To study the bond properties between basalt fiber reinforced polymer (BFRP) bars and hybrid fibers which were basalt fiber (BF) and polypropylene fiber (PF) reinforced recycled concrete under freeze-thaw cycles, conducting center pull-out tests to study the effects of three factors on the bond properties: the number of freeze-thaw cycles, the volume fractions of single fiber, and the volume fractions of hybrid fibers. Based on the data obtained from the test, establishing a four-stage bond-slip constitutive relationship model. The results showed that the failure modes were pull-out failure and splitting failure. The bond strength decreased when adding the single fiber, with a maximum reduction of 13.18%, but the peak slip increased, with a maximum increase of 69.92%. When the volume fraction of BF was 0.3%, it achieved the optimal effect.
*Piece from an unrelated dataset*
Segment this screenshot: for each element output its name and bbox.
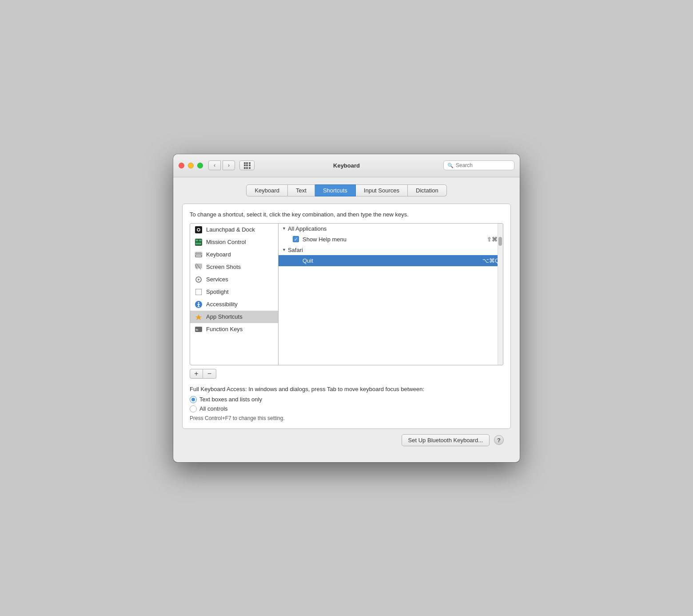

The bond strength and peak slip increased when adding hybrid fibers, with maximum increases of 13.47 and 130.08%, respectively. However, excessive fiber content will reduce the increase of bond strength. The bond strength between BFRP bars and hybrid fiber-reinforced recycled aggregate concrete (HFRAC) increased when the number of freeze-thaw cycles increased but decreased when the number of freeze-thaw cycles exceeded 50. The four-stage bond-slip constitutive relationship model fitted well with the bond-slip curves. Compared with other fiber-reinforced recycled concrete specimens, this model fitted better with the curves of HFRAC specimens after freeze-thaw cycles and had the best fitting effect for the internal crack slip stage of the curves.